Pay it Forward

Submitted by Larry on 25 December 2010 - 12:48pm

Pay It Forward was a 2000 romantic drama featuring Kevin Spacey, Haley Joel Osment, and Helen Hunt. Decently well-received, I found it a good, heart-warming, thought-provoking movie.

It is also an allegory for how open source works.

In the movie, Osment's character, Trevor, is an earnest high school student that is given a assignment by his teacher, Spacey: Do something that will change the world. Trevor comes up with the idea of doing three major good deeds for people, with the expectation that each of them will then not do something good for him but "pay it forward" to three other people, who in turn will do the same for someone else, and on down the line. His plan doesn't quite go as he intends but has more impact than he expected in ways he perhaps didn't imagine, changing lives and bringing together people and families that had been estranged for years, even among people he's never met.

A moving story and a movie I highly recommend, but it also is, in a sense, the exact model on which Open Source software works.

When you work on an open source project or release code under a Free Software license you are doing something for someone else. Someone you don't know, and who probably doesn't know you, is going to benefit from your actions. You may yourself benefit from the work you do, but so will other people that have not done anything for you. And that is the very point.

If one person does that, the world takes advantage of them. If a thousand people do that, you get Drupal. Or Linux. Or Apache. Or Firefox. Or the KDE desktop. Or, really, all of them combined. Every one of those projects is the result of thousands of people paying it forward, to each other and to you. The net result is a robust, healthy environment of quality code and, more importantly, a culture of sharing and mutual-support, even across projects.

In my day job, I work with Drupal. I've written tons of code for Drupal, both core and contrib, as have my colleagues, and we release as much as we can back to the community. We are paying it forward to the rest of the web development world in return for the million man-hours that have already been put into building what we're leveraging for free. That is what makes open source work.

In a sense, the GNU General Public License (GPL) can be seen as the "Pay it Forward License".

Most open source projects do not have a professional support team on-call. Support and documentation are provided the same way code is: Ad hoc, for free, as people are able to contribute. Sometimes it is broadcast, such as written documentation. Other times it is personal, individual help. I have numerous times been on both sides of the "you wrote this code I'm having trouble with? Wow, thank you for taking an hour to walk me through it!" conversation. That relationship is what makes open source support work.

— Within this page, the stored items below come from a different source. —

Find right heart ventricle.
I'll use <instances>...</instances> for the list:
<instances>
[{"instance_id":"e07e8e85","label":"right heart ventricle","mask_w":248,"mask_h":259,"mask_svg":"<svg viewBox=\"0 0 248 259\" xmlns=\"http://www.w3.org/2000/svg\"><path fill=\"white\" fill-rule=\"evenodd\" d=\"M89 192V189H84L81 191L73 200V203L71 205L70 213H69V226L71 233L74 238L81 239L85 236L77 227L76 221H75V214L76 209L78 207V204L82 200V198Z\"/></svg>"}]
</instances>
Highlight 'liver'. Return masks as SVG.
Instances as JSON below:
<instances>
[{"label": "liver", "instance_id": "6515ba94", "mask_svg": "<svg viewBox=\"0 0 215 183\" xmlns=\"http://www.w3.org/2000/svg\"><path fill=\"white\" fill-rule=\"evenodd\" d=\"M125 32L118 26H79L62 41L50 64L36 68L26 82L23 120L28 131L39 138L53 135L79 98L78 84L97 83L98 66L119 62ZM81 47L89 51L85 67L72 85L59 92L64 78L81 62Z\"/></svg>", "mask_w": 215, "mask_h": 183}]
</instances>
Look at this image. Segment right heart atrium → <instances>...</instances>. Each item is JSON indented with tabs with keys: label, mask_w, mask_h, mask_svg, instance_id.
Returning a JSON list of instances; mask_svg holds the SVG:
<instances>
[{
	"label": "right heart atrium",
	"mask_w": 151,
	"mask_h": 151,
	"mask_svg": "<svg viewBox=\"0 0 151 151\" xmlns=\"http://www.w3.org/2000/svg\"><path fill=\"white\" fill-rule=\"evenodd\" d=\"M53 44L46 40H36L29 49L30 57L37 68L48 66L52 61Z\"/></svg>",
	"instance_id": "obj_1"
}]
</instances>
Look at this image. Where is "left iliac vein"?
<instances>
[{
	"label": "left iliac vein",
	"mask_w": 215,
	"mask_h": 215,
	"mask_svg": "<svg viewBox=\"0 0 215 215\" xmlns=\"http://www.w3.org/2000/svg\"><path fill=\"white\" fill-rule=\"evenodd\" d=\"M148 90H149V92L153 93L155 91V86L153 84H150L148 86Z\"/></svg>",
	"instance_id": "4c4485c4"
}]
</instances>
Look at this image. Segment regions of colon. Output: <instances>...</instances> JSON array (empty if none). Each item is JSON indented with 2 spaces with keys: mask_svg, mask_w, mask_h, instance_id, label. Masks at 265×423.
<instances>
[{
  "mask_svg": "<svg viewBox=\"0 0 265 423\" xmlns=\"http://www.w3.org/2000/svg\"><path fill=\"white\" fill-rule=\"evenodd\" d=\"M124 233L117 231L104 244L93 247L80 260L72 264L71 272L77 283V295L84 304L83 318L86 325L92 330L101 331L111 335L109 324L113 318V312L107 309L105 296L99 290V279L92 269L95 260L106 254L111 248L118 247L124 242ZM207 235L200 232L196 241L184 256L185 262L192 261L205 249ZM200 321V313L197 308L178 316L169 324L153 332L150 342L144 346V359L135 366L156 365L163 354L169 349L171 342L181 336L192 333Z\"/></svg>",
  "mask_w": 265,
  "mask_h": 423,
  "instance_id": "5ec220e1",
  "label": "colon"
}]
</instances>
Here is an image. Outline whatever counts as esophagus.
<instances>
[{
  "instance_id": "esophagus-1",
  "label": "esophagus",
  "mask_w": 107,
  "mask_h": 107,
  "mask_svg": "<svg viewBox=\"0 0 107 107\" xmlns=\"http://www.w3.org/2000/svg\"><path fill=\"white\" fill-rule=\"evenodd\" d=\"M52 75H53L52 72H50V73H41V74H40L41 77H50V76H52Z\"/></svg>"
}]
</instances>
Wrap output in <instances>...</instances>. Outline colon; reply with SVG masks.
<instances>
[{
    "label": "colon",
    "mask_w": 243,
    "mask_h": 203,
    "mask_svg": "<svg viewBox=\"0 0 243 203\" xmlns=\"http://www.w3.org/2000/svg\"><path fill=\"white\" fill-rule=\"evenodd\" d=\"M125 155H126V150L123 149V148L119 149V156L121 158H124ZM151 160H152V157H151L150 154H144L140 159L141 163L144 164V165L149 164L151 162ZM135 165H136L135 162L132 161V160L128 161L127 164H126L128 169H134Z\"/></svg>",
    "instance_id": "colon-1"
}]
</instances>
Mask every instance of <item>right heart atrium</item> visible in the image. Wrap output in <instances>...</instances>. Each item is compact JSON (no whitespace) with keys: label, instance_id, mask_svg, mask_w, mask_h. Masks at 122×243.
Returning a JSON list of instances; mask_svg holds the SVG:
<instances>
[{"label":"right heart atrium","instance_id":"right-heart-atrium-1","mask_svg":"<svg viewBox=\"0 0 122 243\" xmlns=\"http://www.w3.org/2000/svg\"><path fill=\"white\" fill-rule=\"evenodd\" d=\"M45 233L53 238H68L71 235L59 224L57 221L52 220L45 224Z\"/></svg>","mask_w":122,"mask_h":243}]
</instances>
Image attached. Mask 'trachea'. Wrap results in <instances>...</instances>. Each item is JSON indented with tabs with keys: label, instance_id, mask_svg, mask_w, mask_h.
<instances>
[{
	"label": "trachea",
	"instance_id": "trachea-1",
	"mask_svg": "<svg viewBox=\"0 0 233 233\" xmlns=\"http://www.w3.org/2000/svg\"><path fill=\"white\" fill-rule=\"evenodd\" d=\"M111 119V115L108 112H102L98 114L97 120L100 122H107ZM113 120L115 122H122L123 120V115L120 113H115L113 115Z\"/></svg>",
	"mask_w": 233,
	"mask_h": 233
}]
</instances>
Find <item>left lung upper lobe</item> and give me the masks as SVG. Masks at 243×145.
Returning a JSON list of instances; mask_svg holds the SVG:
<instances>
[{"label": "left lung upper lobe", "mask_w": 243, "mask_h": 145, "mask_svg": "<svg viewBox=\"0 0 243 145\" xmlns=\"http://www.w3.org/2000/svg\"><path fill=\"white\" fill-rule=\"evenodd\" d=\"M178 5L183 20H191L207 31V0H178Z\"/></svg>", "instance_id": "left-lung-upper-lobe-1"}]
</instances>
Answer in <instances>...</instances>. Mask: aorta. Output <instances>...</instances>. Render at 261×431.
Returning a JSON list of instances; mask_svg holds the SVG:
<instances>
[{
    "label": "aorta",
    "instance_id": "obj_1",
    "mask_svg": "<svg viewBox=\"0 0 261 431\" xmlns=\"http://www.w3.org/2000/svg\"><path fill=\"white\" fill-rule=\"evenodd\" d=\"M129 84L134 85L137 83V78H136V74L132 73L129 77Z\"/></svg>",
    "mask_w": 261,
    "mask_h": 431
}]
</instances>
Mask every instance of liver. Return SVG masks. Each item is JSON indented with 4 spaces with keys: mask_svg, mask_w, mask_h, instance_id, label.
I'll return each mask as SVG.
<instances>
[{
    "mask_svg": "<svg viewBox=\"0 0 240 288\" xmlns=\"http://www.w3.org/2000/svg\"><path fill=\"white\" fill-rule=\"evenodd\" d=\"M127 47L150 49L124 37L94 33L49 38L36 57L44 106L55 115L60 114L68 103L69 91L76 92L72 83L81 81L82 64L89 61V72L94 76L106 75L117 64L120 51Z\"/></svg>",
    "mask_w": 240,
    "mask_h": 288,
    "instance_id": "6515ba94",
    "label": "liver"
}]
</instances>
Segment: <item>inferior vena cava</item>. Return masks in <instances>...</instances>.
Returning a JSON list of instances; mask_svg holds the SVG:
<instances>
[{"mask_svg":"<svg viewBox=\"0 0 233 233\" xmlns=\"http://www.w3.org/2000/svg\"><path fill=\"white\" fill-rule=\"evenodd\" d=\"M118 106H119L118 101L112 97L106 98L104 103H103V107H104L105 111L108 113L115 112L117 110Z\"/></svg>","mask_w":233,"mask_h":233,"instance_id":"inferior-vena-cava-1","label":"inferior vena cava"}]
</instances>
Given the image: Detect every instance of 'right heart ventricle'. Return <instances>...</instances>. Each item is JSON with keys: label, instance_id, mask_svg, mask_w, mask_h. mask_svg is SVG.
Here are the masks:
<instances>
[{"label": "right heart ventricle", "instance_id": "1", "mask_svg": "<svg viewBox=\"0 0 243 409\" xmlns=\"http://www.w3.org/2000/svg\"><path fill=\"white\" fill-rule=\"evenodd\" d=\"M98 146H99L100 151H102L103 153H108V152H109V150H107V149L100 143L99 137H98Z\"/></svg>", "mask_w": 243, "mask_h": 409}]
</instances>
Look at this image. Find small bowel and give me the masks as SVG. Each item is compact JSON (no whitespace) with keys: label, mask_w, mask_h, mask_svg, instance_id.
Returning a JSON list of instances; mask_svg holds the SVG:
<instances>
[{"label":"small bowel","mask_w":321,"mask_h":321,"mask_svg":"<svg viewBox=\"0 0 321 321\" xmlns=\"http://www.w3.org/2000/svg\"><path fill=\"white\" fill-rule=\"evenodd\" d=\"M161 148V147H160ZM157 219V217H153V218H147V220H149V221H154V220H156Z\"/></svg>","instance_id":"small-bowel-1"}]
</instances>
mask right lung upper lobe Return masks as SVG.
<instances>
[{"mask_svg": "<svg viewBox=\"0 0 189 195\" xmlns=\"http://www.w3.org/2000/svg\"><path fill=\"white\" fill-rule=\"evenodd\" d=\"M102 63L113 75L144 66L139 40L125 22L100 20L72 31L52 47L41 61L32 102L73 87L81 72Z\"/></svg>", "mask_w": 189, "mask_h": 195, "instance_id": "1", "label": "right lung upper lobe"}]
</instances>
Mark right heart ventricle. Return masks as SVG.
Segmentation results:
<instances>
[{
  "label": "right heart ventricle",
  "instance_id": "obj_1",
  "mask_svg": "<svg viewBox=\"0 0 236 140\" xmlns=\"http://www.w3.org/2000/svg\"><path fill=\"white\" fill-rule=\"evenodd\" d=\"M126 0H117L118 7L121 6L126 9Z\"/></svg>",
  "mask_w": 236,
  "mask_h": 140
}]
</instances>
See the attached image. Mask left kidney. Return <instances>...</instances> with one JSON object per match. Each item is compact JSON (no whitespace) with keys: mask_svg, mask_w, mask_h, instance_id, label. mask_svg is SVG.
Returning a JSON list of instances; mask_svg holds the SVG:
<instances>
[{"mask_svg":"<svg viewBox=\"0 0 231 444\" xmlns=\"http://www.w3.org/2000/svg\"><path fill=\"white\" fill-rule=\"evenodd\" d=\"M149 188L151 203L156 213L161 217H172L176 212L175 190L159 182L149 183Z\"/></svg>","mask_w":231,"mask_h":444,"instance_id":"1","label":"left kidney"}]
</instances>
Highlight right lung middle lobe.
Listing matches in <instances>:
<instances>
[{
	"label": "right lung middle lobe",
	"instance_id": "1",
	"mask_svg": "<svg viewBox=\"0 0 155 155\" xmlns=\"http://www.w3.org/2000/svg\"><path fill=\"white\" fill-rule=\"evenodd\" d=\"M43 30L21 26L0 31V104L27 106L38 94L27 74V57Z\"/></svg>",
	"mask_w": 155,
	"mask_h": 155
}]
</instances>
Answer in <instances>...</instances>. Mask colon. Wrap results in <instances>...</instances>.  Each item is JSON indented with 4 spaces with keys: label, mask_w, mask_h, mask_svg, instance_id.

On more than one occasion, I've had someone I've helped out in IRC offer to pay me for my time. While I appreciate the gesture, that's not really what I do it for. Nor is it why most people who help others with a problem do so.

If someone helps you out with an open source project, be it using it, developing for it, or even just writing about it, you can thank them personally. But the true thanks, what will really show gratitude, is paying it forward. You've just gained new knowledge and understanding. Share that knowledge and understanding with others. Help out the next person, or better yet next people, to come after you. There's no need to stop at three, and I suspect you'll keep going far past that point. And in so doing you will not only help others, but help yourself, too. Being able to explain something to someone else is, itself, a form of learning.

That is what makes Open Source work.

That is what makes a Community work.

That is what makes the world work.

Pay it forward.

I couldn't agree more!

I think a lot of new people(companies) coming into Drupal nowadays, due to it's popularity and promise of a market where there is little competition, miss to see the whole picture, rush into things, and eventually can end up frustrated. I think everyone of them should read this post. Twice.

Anonymous (not verified)

27 December 2010 - 12:39pm

Find the comparison thought-provoking.

I have just started working as Drupal web developer for a quite conservative company. Any thoughts on arguments I could make re: contributing code e.g.
1) It's just the right thing to do
2) It's beneficial - community review and support will make the code more robust

Thoughts?

Regards
ijf8090

Juliochemical (not verified)

28 February 2011 - 5:44pm

I agree with you, I think that open source can be a way to help poors and a fair society.

In my case, I don't do an open source project, but I do a quiz maker which permits everyone to add them to their websites. I think I help a lot of people to create test.